Problem to work on: Repeat each entry as written, dropping any picture you find.
─── Data for processing
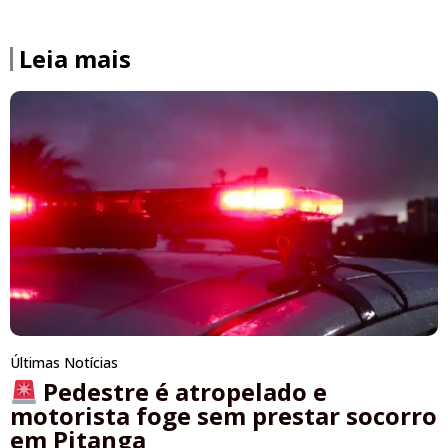
Leia mais
Últimas Notícias
Pedestre é atropelado e
motorista foge sem prestar socorro
em Pitanga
──────
Problem solution:
Leia mais
Últimas Notícias
Pedestre é atropelado e
motorista foge sem prestar socorro
em Pitanga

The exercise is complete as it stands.